• What the task requires
Say how many lines of the material include "search". Give the number without any other text.

• Source material
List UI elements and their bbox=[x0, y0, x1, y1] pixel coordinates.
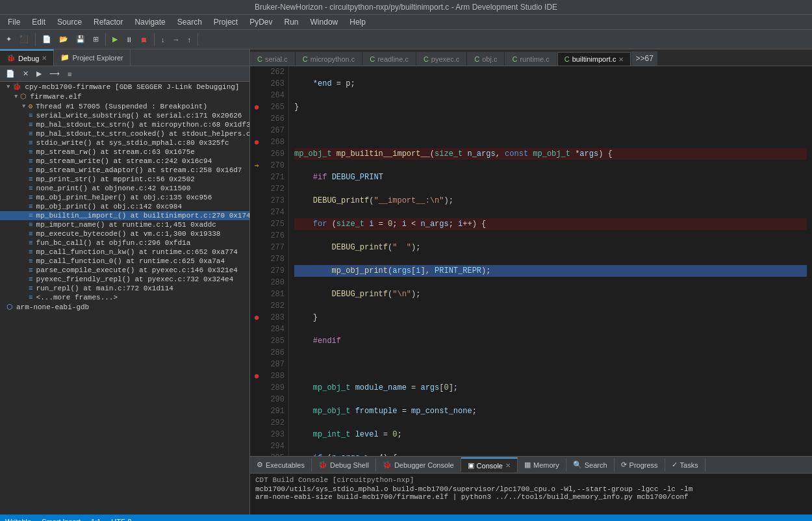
tab-serial-c-label: serial.c bbox=[265, 55, 288, 63]
menu-item-navigate[interactable]: Navigate bbox=[129, 16, 170, 28]
debug-new-btn[interactable]: 📄 bbox=[3, 68, 18, 80]
debug-connect-btn[interactable]: ✕ bbox=[19, 68, 32, 80]
frame-15[interactable]: ≡ mp_call_function_n_kw() at runtime.c:6… bbox=[0, 248, 249, 257]
tab-micropython-c-label: micropython.c bbox=[311, 55, 355, 63]
frame-9[interactable]: ≡ mp_obj_print_helper() at obj.c:135 0xc… bbox=[0, 193, 249, 202]
toolbar-btn-debug[interactable]: ▶ bbox=[109, 33, 121, 45]
frame-5-label: mp_stream_write() at stream.c:242 0x16c9… bbox=[36, 157, 212, 165]
frame-20[interactable]: ≡ <...more frames...> bbox=[0, 293, 249, 302]
menu-item-pydev[interactable]: PyDev bbox=[244, 16, 277, 28]
toolbar: ✦ ⬛ 📄 📂 💾 ⊞ ▶ ⏸ ⏹ ↓ → ↑ bbox=[0, 30, 812, 49]
toolbar-btn-save-all[interactable]: ⊞ bbox=[90, 33, 102, 45]
title-text: Bruker-NewHorizon - circuitpython-nxp/py… bbox=[255, 3, 557, 12]
debug-collapse-btn[interactable]: ≡ bbox=[64, 68, 75, 80]
menu-item-file[interactable]: File bbox=[3, 16, 25, 28]
menu-item-refactor[interactable]: Refactor bbox=[88, 16, 128, 28]
frame-5[interactable]: ≡ mp_stream_write() at stream.c:242 0x16… bbox=[0, 157, 249, 166]
frame-4-label: mp_stream_rw() at stream.c:63 0x1675e bbox=[36, 148, 195, 156]
elf-label: firmware.elf bbox=[30, 93, 81, 101]
frame-3[interactable]: ≡ stdio_write() at sys_stdio_mphal.c:80 … bbox=[0, 138, 249, 147]
debug-tab-close[interactable]: ✕ bbox=[42, 55, 47, 62]
frame-0[interactable]: ≡ serial_write_substring() at serial.c:1… bbox=[0, 111, 249, 120]
session-label: cpy-mcb1700-firmware [GDB SEGGER J-Link … bbox=[25, 83, 239, 91]
frame-2-label: mp_hal_stdout_tx_strn_cooked() at stdout… bbox=[36, 130, 249, 138]
tab-memory[interactable]: ▦ Memory bbox=[518, 458, 566, 472]
menu-item-window[interactable]: Window bbox=[305, 16, 344, 28]
frame-16[interactable]: ≡ mp_call_function_0() at runtime.c:625 … bbox=[0, 257, 249, 266]
frame-12-label: mp_import_name() at runtime.c:1,451 0xad… bbox=[36, 221, 216, 229]
line-numbers: 262 263 264 265 266 267 268 269 270 271 … bbox=[263, 66, 289, 456]
toolbar-btn-step-return[interactable]: ↑ bbox=[184, 34, 195, 45]
tab-runtime-c[interactable]: C runtime.c bbox=[505, 52, 556, 66]
frame-7[interactable]: ≡ mp_print_str() at mpprint.c:56 0x2502 bbox=[0, 175, 249, 184]
tab-tasks[interactable]: ✓ Tasks bbox=[665, 458, 705, 472]
tab-overflow[interactable]: >>67 bbox=[631, 51, 657, 66]
console-line-2: arm-none-eabi-size build-mcb1700/firmwar… bbox=[255, 493, 807, 501]
tab-debugger-console[interactable]: 🐞 Debugger Console bbox=[376, 458, 461, 472]
menu-item-search[interactable]: Search bbox=[172, 16, 207, 28]
toolbar-btn-step-over[interactable]: → bbox=[170, 34, 183, 45]
tab-obj-c[interactable]: C obj.c bbox=[467, 52, 504, 66]
frame-15-label: mp_call_function_n_kw() at runtime.c:652… bbox=[36, 248, 238, 256]
frame-4[interactable]: ≡ mp_stream_rw() at stream.c:63 0x1675e bbox=[0, 147, 249, 157]
tab-console[interactable]: ▣ Console ✕ bbox=[461, 457, 518, 472]
tree-item-gdb[interactable]: ⬡ arm-none-eabi-gdb bbox=[0, 302, 249, 312]
tab-runtime-c-label: runtime.c bbox=[520, 55, 549, 63]
toolbar-btn-stop[interactable]: ⏹ bbox=[137, 34, 151, 45]
tree-item-session[interactable]: ▼ 🐞 cpy-mcb1700-firmware [GDB SEGGER J-L… bbox=[0, 82, 249, 92]
frame-19[interactable]: ≡ run_repl() at main.c:772 0x1d114 bbox=[0, 284, 249, 293]
tab-builtinimport-c[interactable]: C builtinimport.c ✕ bbox=[557, 52, 631, 66]
tree-item-elf[interactable]: ▼ ⬡ firmware.elf bbox=[0, 92, 249, 101]
bottom-tabs: ⚙ Executables 🐞 Debug Shell 🐞 Debugger C… bbox=[250, 457, 812, 474]
frame-6[interactable]: ≡ mp_stream_write_adaptor() at stream.c:… bbox=[0, 166, 249, 175]
tab-pyexec-c[interactable]: C pyexec.c bbox=[416, 52, 466, 66]
project-explorer-tab-label: Project Explorer bbox=[72, 54, 123, 62]
frame-1[interactable]: ≡ mp_hal_stdout_tx_strn() at micropython… bbox=[0, 120, 249, 129]
tab-executables[interactable]: ⚙ Executables bbox=[250, 458, 312, 472]
tab-obj-c-icon: C bbox=[474, 55, 479, 63]
tab-micropython-c[interactable]: C micropython.c bbox=[296, 52, 362, 66]
tree-item-thread[interactable]: ▼ ⚙ Thread #1 57005 (Suspended : Breakpo… bbox=[0, 101, 249, 111]
memory-icon: ▦ bbox=[524, 461, 531, 469]
progress-label: Progress bbox=[629, 461, 658, 469]
frame-18-label: pyexec_friendly_repl() at pyexec.c:732 0… bbox=[36, 275, 234, 283]
toolbar-btn-step-into[interactable]: ↓ bbox=[158, 34, 168, 45]
menu-item-run[interactable]: Run bbox=[279, 16, 304, 28]
code-content[interactable]: *end = p; } mp_obj_t mp_builtin__import_… bbox=[289, 66, 812, 456]
menu-item-project[interactable]: Project bbox=[209, 16, 243, 28]
frame-18[interactable]: ≡ pyexec_friendly_repl() at pyexec.c:732… bbox=[0, 275, 249, 284]
tab-debug[interactable]: 🐞 Debug ✕ bbox=[0, 49, 54, 66]
console-label: Console bbox=[477, 462, 503, 470]
tab-progress[interactable]: ⟳ Progress bbox=[615, 458, 665, 472]
tab-readline-c[interactable]: C readline.c bbox=[362, 52, 416, 66]
frame-10[interactable]: ≡ mp_obj_print() at obj.c:142 0xc984 bbox=[0, 202, 249, 211]
tab-search[interactable]: 🔍 Search bbox=[566, 458, 615, 472]
frame-8-label: none_print() at objnone.c:42 0x11500 bbox=[36, 184, 191, 192]
frame-14[interactable]: ≡ fun_bc_call() at objfun.c:296 0xfd1a bbox=[0, 238, 249, 248]
toolbar-btn-save[interactable]: 💾 bbox=[73, 33, 88, 45]
toolbar-btn-open[interactable]: 📂 bbox=[56, 33, 71, 45]
console-tab-close[interactable]: ✕ bbox=[505, 462, 511, 469]
frame-0-label: serial_write_substring() at serial.c:171… bbox=[36, 112, 242, 120]
menu-item-help[interactable]: Help bbox=[344, 16, 371, 28]
tab-builtinimport-c-close[interactable]: ✕ bbox=[618, 56, 624, 63]
frame-12[interactable]: ≡ mp_import_name() at runtime.c:1,451 0x… bbox=[0, 220, 249, 229]
frame-13[interactable]: ≡ mp_execute_bytecode() at vm.c:1,300 0x… bbox=[0, 229, 249, 238]
tab-readline-c-icon: C bbox=[370, 55, 375, 63]
tab-project-explorer[interactable]: 📁 Project Explorer bbox=[54, 49, 130, 66]
toolbar-btn-1[interactable]: ✦ bbox=[3, 33, 15, 45]
frame-8[interactable]: ≡ none_print() at objnone.c:42 0x11500 bbox=[0, 184, 249, 193]
debug-resume-btn[interactable]: ▶ bbox=[33, 68, 45, 80]
search-icon: 🔍 bbox=[573, 461, 582, 469]
frame-17[interactable]: ≡ parse_compile_execute() at pyexec.c:14… bbox=[0, 266, 249, 275]
frame-2[interactable]: ≡ mp_hal_stdout_tx_strn_cooked() at stdo… bbox=[0, 129, 249, 138]
tab-serial-c[interactable]: C serial.c bbox=[250, 52, 295, 66]
menu-item-edit[interactable]: Edit bbox=[27, 16, 51, 28]
tab-debug-shell[interactable]: 🐞 Debug Shell bbox=[312, 458, 376, 472]
toolbar-btn-new[interactable]: 📄 bbox=[39, 33, 55, 45]
debug-step-over-btn[interactable]: ⟶ bbox=[46, 68, 63, 80]
toolbar-btn-pause[interactable]: ⏸ bbox=[122, 34, 136, 45]
frame-11[interactable]: ≡ mp_builtin__import_() at builtinimport… bbox=[0, 211, 249, 220]
menu-item-source[interactable]: Source bbox=[52, 16, 87, 28]
toolbar-btn-2[interactable]: ⬛ bbox=[16, 33, 32, 45]
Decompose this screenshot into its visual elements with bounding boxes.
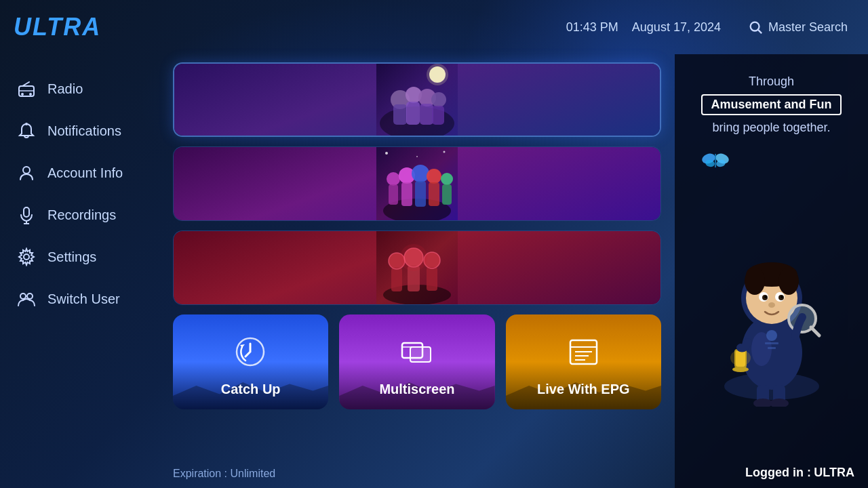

• Written solution
3